Have you ever met someone incredible in the interviewing process -- someone you instantly clicked with and who had great stories to tell about their experience where you could tell they really got it. It's a great feeling.
Except when that person struggles once they're actually on the job.
That’s why we created the situation activity step in our hiring process. To minimize the instances where a job candidate doesn't live up to their own hype or fails to live up to your expectations.
We mentioned this earlier, so, here's a comprehensive breakdown of how to run an effective situational activity.
Step #1: Decide What the Activity Will Be
The ultimate goal of a situational activity is to understand how a candidate will perform in the role. To start, think of a common activity this role would do and reverse engineer what it means to be successful at it.
Let’s dive deeper into the client-facing candidate activity we run. For an account manager, running client calls is an everyday activity. On those calls, they do a mix of project management, account management, and consulting.
Every call is different, and it requires strong inbound marketing knowledge, the ability to uncover what a client is really trying to say, the ability to hold clients accountable to deadlines and other parameters that will ultimately determine a client’s success, and most importantly, empathy and compassion.
We can’t afford to make a bad hire and have someone start working with clients, only to find they don’t have these crucial skills. So, we designed a mock client call to test for them.
The call has five or six preplanned agenda items to cover common occurrences like the client being behind on content, the client being frustrated with results and the value they see from IMPACT, and the client wanting to add on more work that’s out of scope.
These are normal things that could happen on a call -- hopefully not all on one call in real life! -- and something a client-facing person at IMPACT should easily be able to handle.
We provide an overview of the “client” and their current situation with IMPACT, along with a full explanation of what situation the candidate is stepping into so they know how to manage the call. An IMPACT team member, usually the hiring manager, acts as the client.
Step #2: Run the Activity & Assess Their Performance
When it’s time to run the activity, we hop on a Zoom video call with the candidate and make sure they don’t have any other questions about it before we get started.
We then reiterate the time limit they have and ask if it’s okay for us to record the call, so other team members can check it out. When the candidate is ready, we launch into the role play and let the candidate take it from there.
While the candidate runs the mock meeting, the person acting as the client completes our standard assessment in the background. On a scale of one to 10, we score for things like:
- Do they understand the client?
- Do they sound professional?
- Are they comfortable challenging client?
- Do I believe they care about my success?
(We evaluate 20 items in total, but we don’t want to give it all away here in case we have some marketing candidates researching us!)
At the end of the activity -- and once the assessment has been completed -- each candidate will have a score out of 100%.
To be as consistent as possible, we also developed a scoring criteria sheet that documents exactly what a one looks like vs. a 10.

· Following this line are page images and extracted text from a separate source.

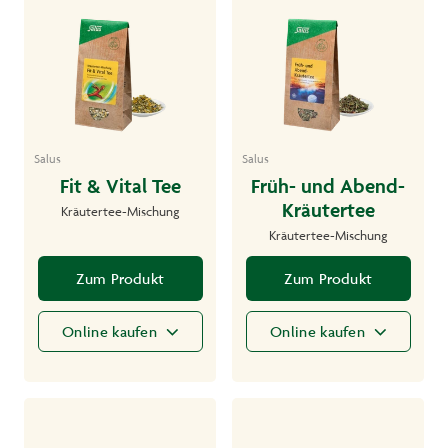
Salus
Salus
Fit & Vital Tee
Früh- und Abend-
Kräutertee
Kräutertee-Mischung
Kräutertee-Mischung
Zum Produkt
Zum Produkt
Online kaufen
Online kaufen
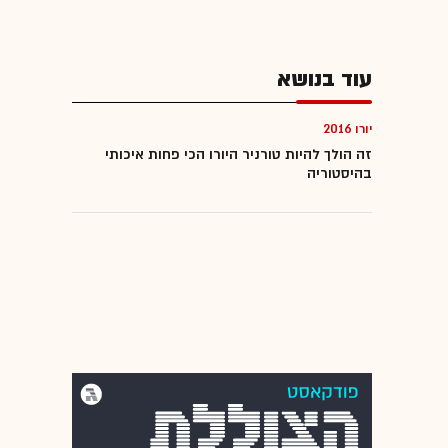
עוד בנושא
יורו 2016
זה הולך להיות טורניר היורו הכי פחות איכותי
בהיסטוריה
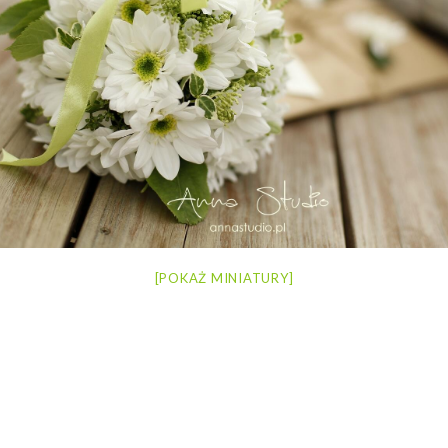
[POKAŻ MINIATURY]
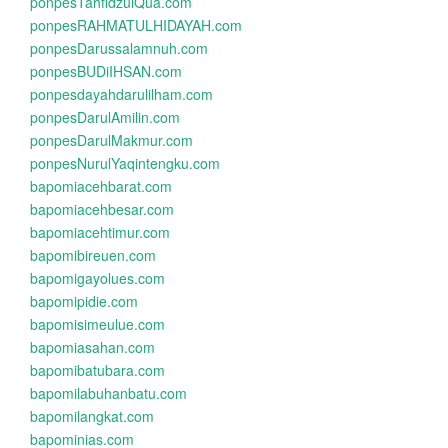
ponpesTahfidzulQua.com
ponpesRAHMATULHIDAYAH.com
ponpesDarussalamnuh.com
ponpesBUDiIHSAN.com
ponpesdayahdarulilham.com
ponpesDarulAmilin.com
ponpesDarulMakmur.com
ponpesNurulYaqintengku.com
bapomiacehbarat.com
bapomiacehbesar.com
bapomiacehtimur.com
bapomibireuen.com
bapomigayolues.com
bapomipidie.com
bapomisimeulue.com
bapomiasahan.com
bapomibatubara.com
bapomilabuhanbatu.com
bapomilangkat.com
bapominias.com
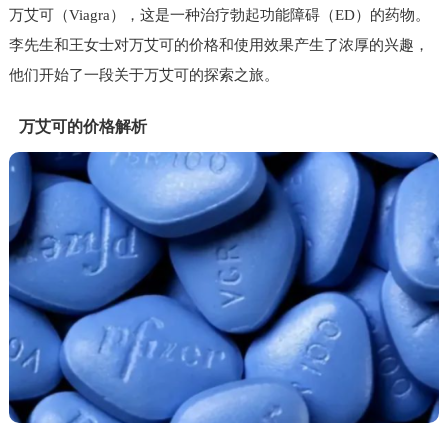
万艾可（Viagra），这是一种治疗勃起功能障碍（ED）的药物。
李先生和王女士对万艾可的价格和使用效果产生了浓厚的兴趣，
他们开始了一段关于万艾可的探索之旅。
万艾可的价格解析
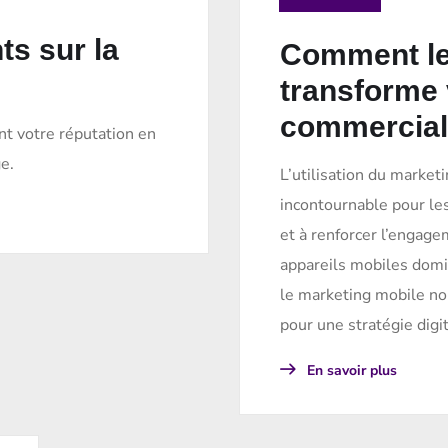
ts sur la
Comment le
transforme 
commercia
t votre réputation en
ge.
L’utilisation du market
incontournable pour les
et à renforcer l’engag
appareils mobiles domi
le marketing mobile no
pour une stratégie digit
En savoir plus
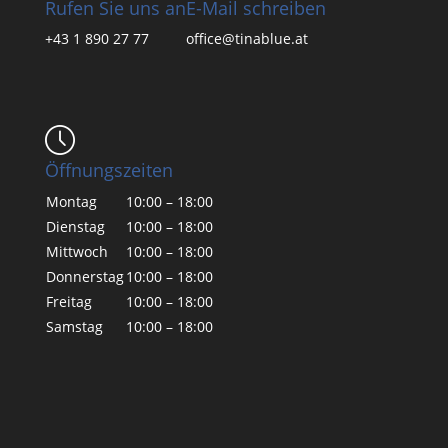
Rufen Sie uns an
E-Mail schreiben
+43 1 890 27 77
office@tinablue.at
Öffnungszeiten
Montag
10:00 – 18:00
Dienstag
10:00 – 18:00
Mittwoch
10:00 – 18:00
Donnerstag
10:00 – 18:00
Freitag
10:00 – 18:00
Samstag
10:00 – 18:00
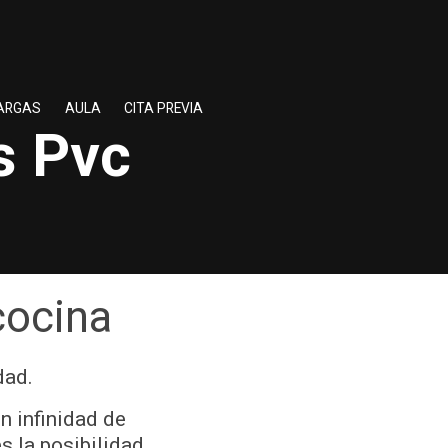
ARGAS
AULA
CITA PREVIA
s Pvc
cocina
dad.
n infinidad de
s la posibilidad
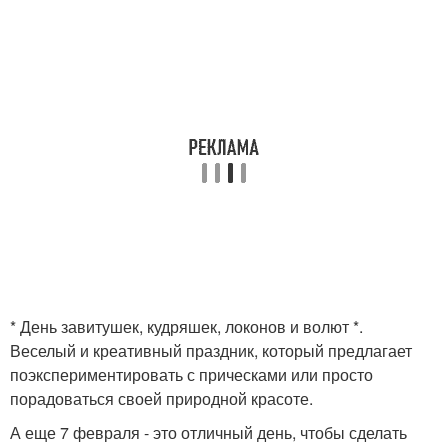
* День завитушек, кудряшек, локонов и волют *.
Веселый и креативный праздник, который предлагает
поэкспериментировать с прическами или просто
порадоваться своей природной красоте.
А еще 7 февраля - это отличный день, чтобы сделать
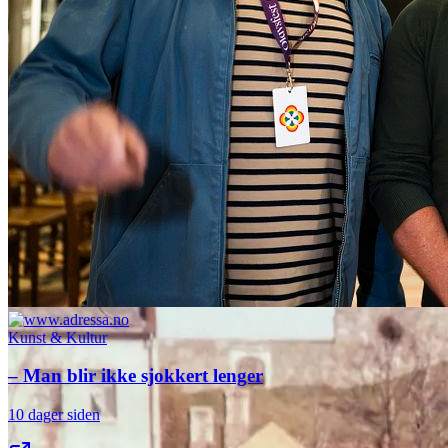
Kunst & Kultur
– Man blir ikke sjokkert lenger
10 dager siden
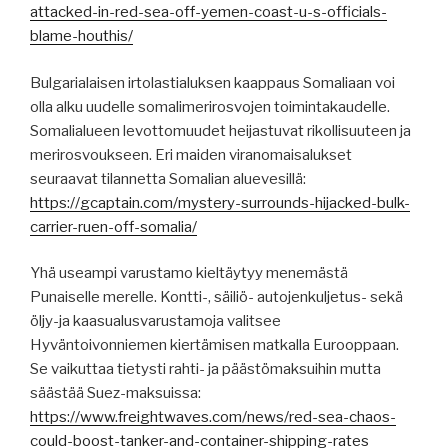
attacked-in-red-sea-off-yemen-coast-u-s-officials-
blame-houthis/
Bulgarialaisen irtolastialuksen kaappaus Somaliaan voi
olla alku uudelle somalimerirosvojen toimintakaudelle.
Somalialueen levottomuudet heijastuvat rikollisuuteen ja
merirosvoukseen. Eri maiden viranomaisalukset
seuraavat tilannetta Somalian aluevesillä:
https://gcaptain.com/mystery-surrounds-hijacked-bulk-
carrier-ruen-off-somalia/
Yhä useampi varustamo kieltäytyy menemästä
Punaiselle merelle. Kontti-, säiliö- autojenkuljetus- sekä
öljy-ja kaasualusvarustamoja valitsee
Hyväntoivonniemen kiertämisen matkalla Eurooppaan.
Se vaikuttaa tietysti rahti- ja päästömaksuihin mutta
säästää Suez-maksuissa:
https://www.freightwaves.com/news/red-sea-chaos-
could-boost-tanker-and-container-shipping-rates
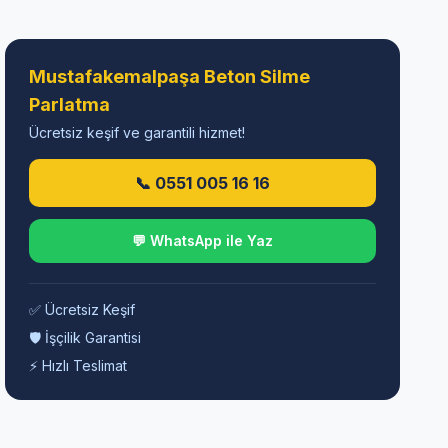
Mustafakemalpaşa Beton Silme
Parlatma
Ücretsiz keşif ve garantili hizmet!
📞 0551 005 16 16
💬 WhatsApp ile Yaz
✅ Ücretsiz Keşif
🛡️ İşçilik Garantisi
⚡ Hızlı Teslimat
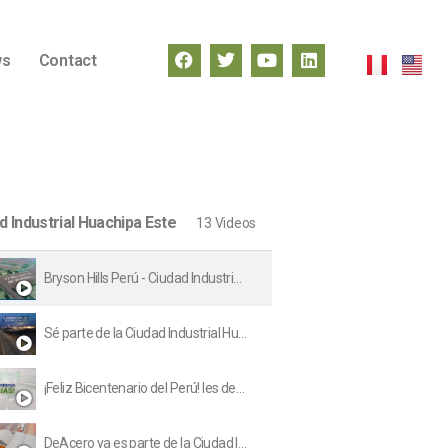
ws
Contact
d Industrial Huachipa Este
13 Videos
Bryson Hills Perú - Ciudad Industrial Huachipa Este: El principal eje industrial de Lima
Sé parte de la Ciudad Industrial Huachipa Este - Lotes desde 1,000 m²
¡Feliz Bicentenario del Perú! les desea la Ciudad Industrial Huachipa Este.
DeAcero ya es parte de la Ciudad Industrial Huachipa Este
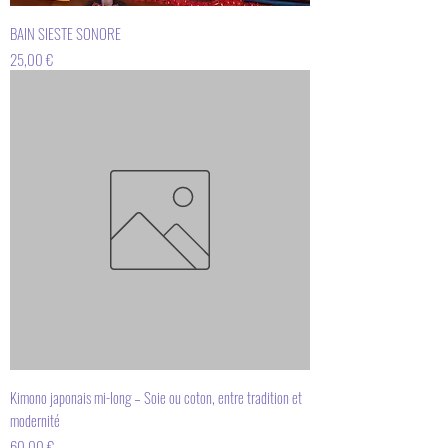
BAIN SIESTE SONORE
Prix
25,00 €
Kimono japonais mi-long – Soie ou coton, entre tradition et
modernité
Prix
60,00 €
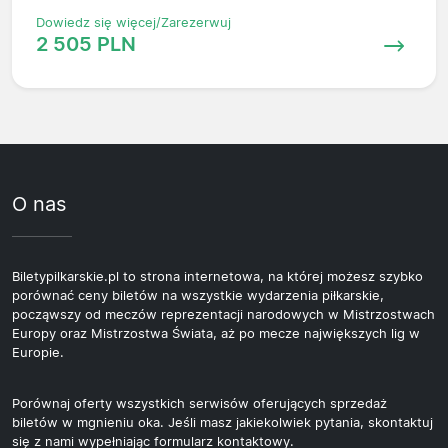
Dowiedz się więcej/Zarezerwuj
2 505 PLN
O nas
Biletypilkarskie.pl to strona internetowa, na której możesz szybko
porównać ceny biletów na wszystkie wydarzenia piłkarskie,
począwszy od meczów reprezentacji narodowych w Mistrzostwach
Europy oraz Mistrzostwa Świata, aż po mecze największych lig w
Europie.
Porównaj oferty wszystkich serwisów oferujących sprzedaż
biletów w mgnieniu oka. Jeśli masz jakiekolwiek pytania, skontaktuj
się z nami wypełniając formularz kontaktowy.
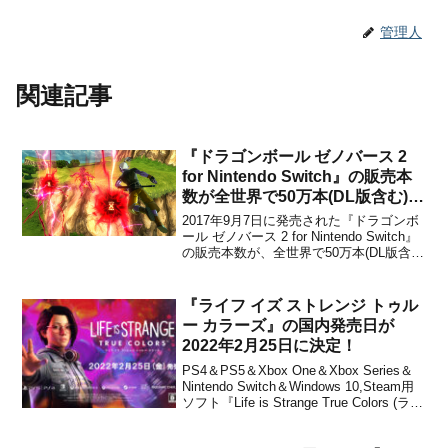
管理人
関連記事
『ドラゴンボール ゼノバース 2
for Nintendo Switch』の販売本
数が全世界で50万本(DL版含む)を
突破！販売店では未だに品薄も続
2017年9月7日に発売された『ドラゴンボ
く
ール ゼノバース 2 for Nintendo Switch』
の販売本数が、全世界で50万本(DL版含
む)を突破したことが公式Twitterアカウン
トで発表されました。【#ドラゴンボール
#ゼノバース2 for Nintendo #Swi...
『ライフ イズ ストレンジ トゥル
ー カラーズ』の国内発売日が
2022年2月25日に決定！
PS4＆PS5＆Xbox One＆Xbox Series＆
Nintendo Switch＆Windows 10,Steam用
ソフト『Life is Strange True Colors (ライ
フ イズ ストレンジ トゥルー カラーズ)』
の国内発売日が、2022年2月25日に決定...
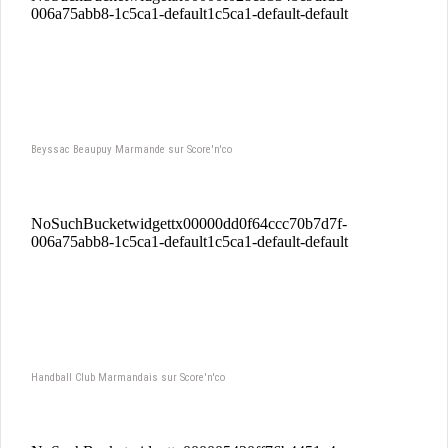
Beyssac Beaupuy Marmande sur Score'n'co
Handball Club Marmandais sur Score'n'co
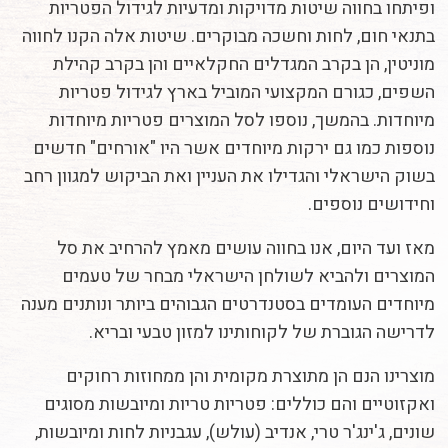
ופיתחו בחווה שיטות מדויקות ומדעיות לגידול הפטריות
בתנאי חום, לחות וחשכה מבוקרים. שיטות אלה הקנו לחווה
מוניטין, הן בקרב המגדלים החקלאיים והן בקרב קהילת
השפים, כגורם המקצועי המוביל בארץ לגידול פטריות
מיוחדות. בהמשך, נוספו לסל המוצרים פטריות מיוחדות
נוספות כמו גם ירקות מיוחדים אשר היו "אורחים" חדשים
בשוק הישראלי והגדילו את העניין ואת הביקוש למגוון רחב
וחידושים נוספים.
מאז ועד היום, אנו בחווה עושים מאמץ להרחיב את סל
המוצרים ולהביא לשולחן הישראלי מבחר של טעמים
מיוחדים העומדים בסטנדרטים הגבוהים ביותר ונותנים מענה
לדרישה הגוברת של לקוחותינו למזון טבעי ובריא
.
מוצרינו הנם הן מתוצרת מקומית והן ממחוזות רחוקים
ואקזוטיים והם כוללים: פטריות טריות ומיובשות מסוגים
שונים, ג'ינג'ר טרי, אנדיב (עולש), עגבניות לחות ומיובשות,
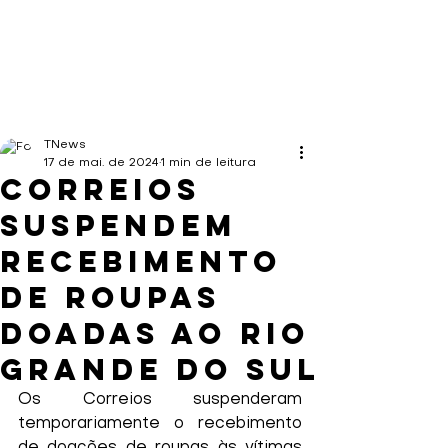
TNews
17 de mai. de 2024
1 min de leitura
Correios
suspendem
recebimento
de roupas
doadas ao Rio
Grande do Sul
Os Correios suspenderam 
temporariamente o recebimento 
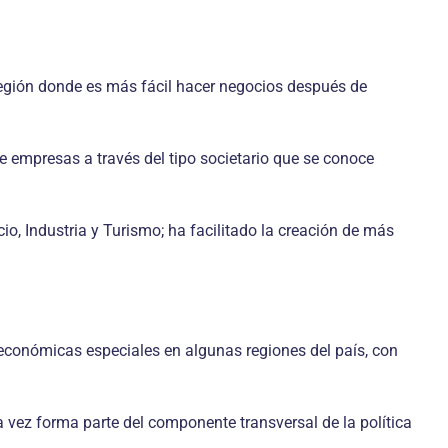
 región donde es más fácil hacer negocios después de
e empresas a través del tipo societario que se conoce
o, Industria y Turismo; ha facilitado la creación de más
 económicas especiales en algunas regiones del país, con
a vez forma parte del componente transversal de la política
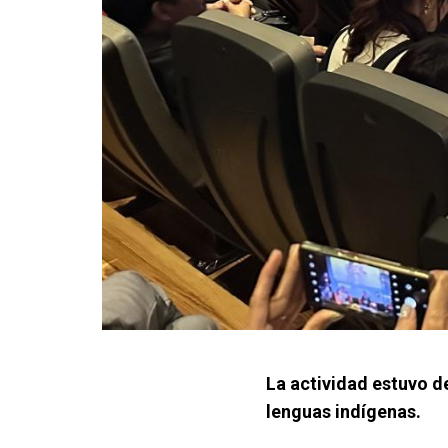
La actividad estuvo de
lenguas indígenas.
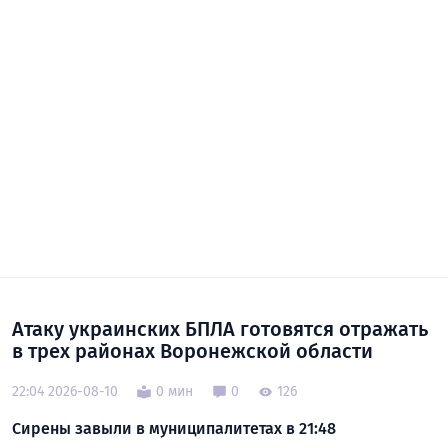
Атаку украинских БПЛА готовятся отражать
в трех районах Воронежской области
22:04 2026-08-10
0 мин
0
126
Сирены завыли в муниципалитетах в 21:48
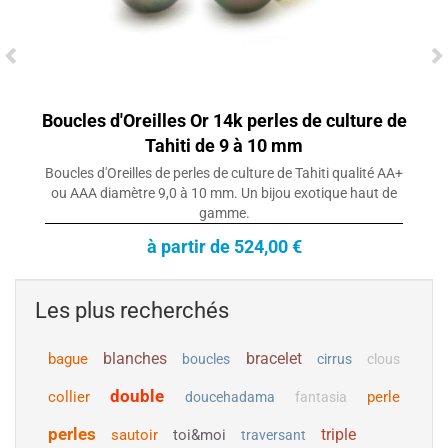
Boucles d'Oreilles Or 14k perles de culture de
Tahiti de 9 à 10 mm
Boucles d'Oreilles de perles de culture de Tahiti qualité AA+
ou AAA diamètre 9,0 à 10 mm. Un bijou exotique haut de
gamme.
à partir de 524,00 €
Les plus recherchés
blanches
bracelet
bague
boucles
cirrus
clous
double
collier
perle
doucehadama
fantasia
perles
triple
sautoir
toi&moi
traversant
Collier Pendentif en Or 18k et perle de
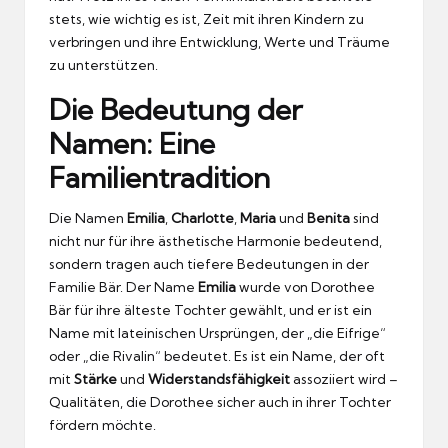
stets, wie wichtig es ist, Zeit mit ihren Kindern zu
verbringen und ihre Entwicklung, Werte und Träume
zu unterstützen.
Die Bedeutung der
Namen: Eine
Familientradition
Die Namen
Emilia
,
Charlotte
,
Maria
und
Benita
sind
nicht nur für ihre ästhetische Harmonie bedeutend,
sondern tragen auch tiefere Bedeutungen in der
Familie Bär. Der Name
Emilia
wurde von Dorothee
Bär für ihre älteste Tochter gewählt, und er ist ein
Name mit lateinischen Ursprüngen, der „die Eifrige“
oder „die Rivalin“ bedeutet. Es ist ein Name, der oft
mit
Stärke
und
Widerstandsfähigkeit
assoziiert wird –
Qualitäten, die Dorothee sicher auch in ihrer Tochter
fördern möchte.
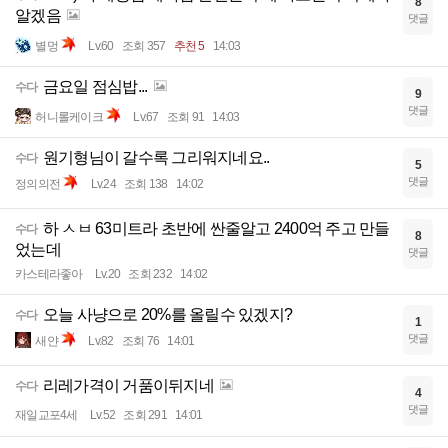
8
알겠음
댓글
별멍
Lv.60
조회 357
추천 5
14:03
금요일 점심밥...
수다
9
댓글
허니롤케이크
Lv.67
조회 91
14:03
원기형님이 갈수록 그리워지네요..
수다
5
댓글
정의의전
Lv.24
조회 138
14:02
하 ㅅㅂ 63미트라 초반에 싼줄알고 2400억 주고 만들
수다
8
었는데
댓글
카스테라좋아
Lv.20
조회 232
14:02
오늘 사냥으로 20%를 올릴수 있겠지?
수다
1
댓글
새얀
Lv.82
조회 76
14:01
리레가격이 거품이뒤지네
수다
4
댓글
재일교포4세
Lv.52
조회 291
14:01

Although it’s not perfect, no matter who runs the activity, we’re pretty consistent on how we each score candidates. This is thanks to the documented scoring criteria sheet and the fact that we know what it takes to be successful in the roles we’re hiring for.
Once the assessment is complete, the person who ran the activity posts it to our applicant tracking system with a thumbs up or thumbs down to proceed to the next step.
Step #3: Get Team Buy-In
To avoid the candidate having to do the activity more than once, we record it so internal stakeholders can listen and contest the assessment if needed.
This is another way we try to prevent bias or over-excitement for one candidate.
Before the “Bob call,” we make sure the manager of the team the candidate would go to, as well as their teammates, get to listen and say their peace before we proceed in the hiring process.
We have a hard stance on hiring being unanimous, so all immediate team members must review the candidate’s interviews and activity to ensure they are confident this person would be a good addition to the team.
If they don’t feel like they would, we don’t waste the candidate’s or Bob’s time on the next step.
Everyone, whether they move forward or not, receives personal feedback on their performance. This way we help and coach anyone who put in that much effort rather than leaving them hanging.
This also helps us see how they receive feedback, which is critical to professional development.
A True IMPACT Story: When This Process Saved Us from a Bad Hire
We once had a candidate interviewing for a strategy position that did a phone screen with one director, their 30-minute call with another director. By the end of both interviews, both directors were raving about this candidate. I (Brie) ran his activity and assessed his performance.
His score was an extremely underwhelming 53%.
Although he made a nice deck and seemed to care about the client, I docked points because he never actually did the one part of the agenda around strategy. He completely skipped over it.
When I threw a softball at him and asked directly what ideas he had in regards to the discussion we were having, he said he thought what was already in place was fine -- even though the situation was I was unhappy about my results.
I determined through his activity he would not be moving forward and when I called him to let him know, he got very upset with me. With a sharp tone, he expressed his frustration that I had “wasted his time” telling him he didn’t get the job when a simple email would have sufficed.
Rather than feel insulted or upset, I was relieved when I hung up. He further validated my opinion that he wasn’t a good fit. (Although to be fair, we now make sure candidates know they will receive feedback either way so we don't accidentally get anyone's hopes up.)